桜の花よりも今の彼女の儚いことは、だれから見てもそうであろう。
美しい花が咲くことは、もちろん嬉しいことであるし、散りゆく花の美しさも知っているつもりではあることだ。
桜の花吹雪に包まれて、認めざるを得ないその美を去年は否定した。
ならば今年はどうしたものか。
こうなっては、認める他ないだろう。
花ならば、花ならば僕は、否定だってできた。
けれど彼女の話がこうも近く重なってしまうと、無理だ、無理だよ、どうしようもない。
「今年も花見に行けるかしら。
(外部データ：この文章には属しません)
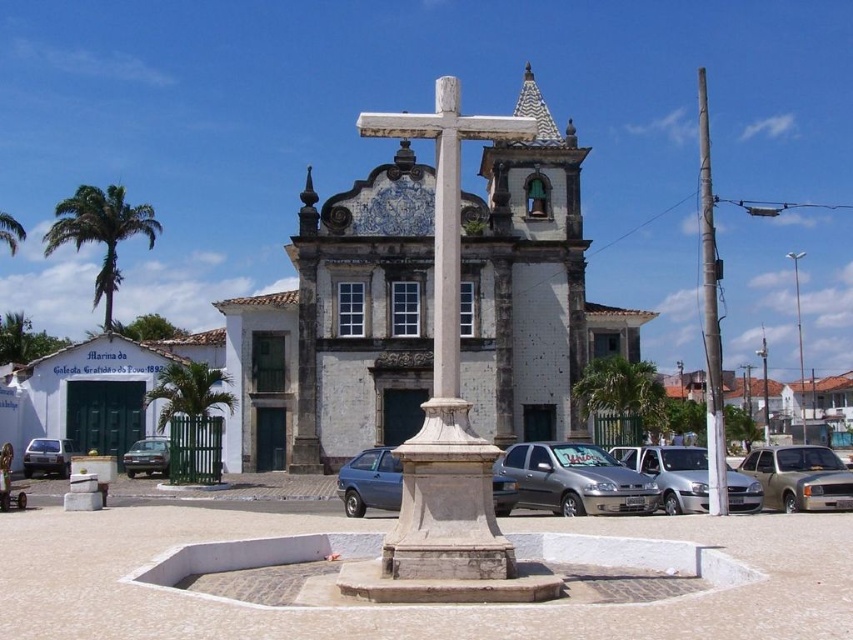 Which is below, green leafy palm tree at left or green leafy palm tree at upper center?

Positioned lower is green leafy palm tree at upper center.

Does green leafy palm tree at left have a smaller size compared to green leafy palm tree at upper center?

Actually, green leafy palm tree at left might be larger than green leafy palm tree at upper center.

Does point (154, 220) come closer to viewer compared to point (654, 396)?

No, it is not.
私ね、去年あなたと花見に行けて、とてもとってもとーっても楽しくって幸せだったのよ」
目が覚めたのか、後ろから彼女の声が聞こえて来た。
幸せだったのは僕もそうだ。
とてもとってもとーっても、楽しくって幸せだったのだ。
この一年を何度だって繰り返したい。
弱っていく彼女を見なければならないのは辛いけれども、それだって、彼女と思いきり全力で精一杯、楽しみまくれたんだから最高の一年に決まってる。
この最高の一年を、何度も見たいんだ。
時間を止めることなど叶わないし、先に進むことを拒むことを彼女は望まない。
実際に僕たちの子ではないが、彼女が残してくれた子だと思って、愛しい我が子を可愛がることが僕にできる唯一のこと。
それが彼女の望む道だ、きっとそうだ。
愛しい妻に縋るよりも、未来を、愛しい我が子を……
彼女がせっかく僕に残してくれたのだから、僕は、僕は…………。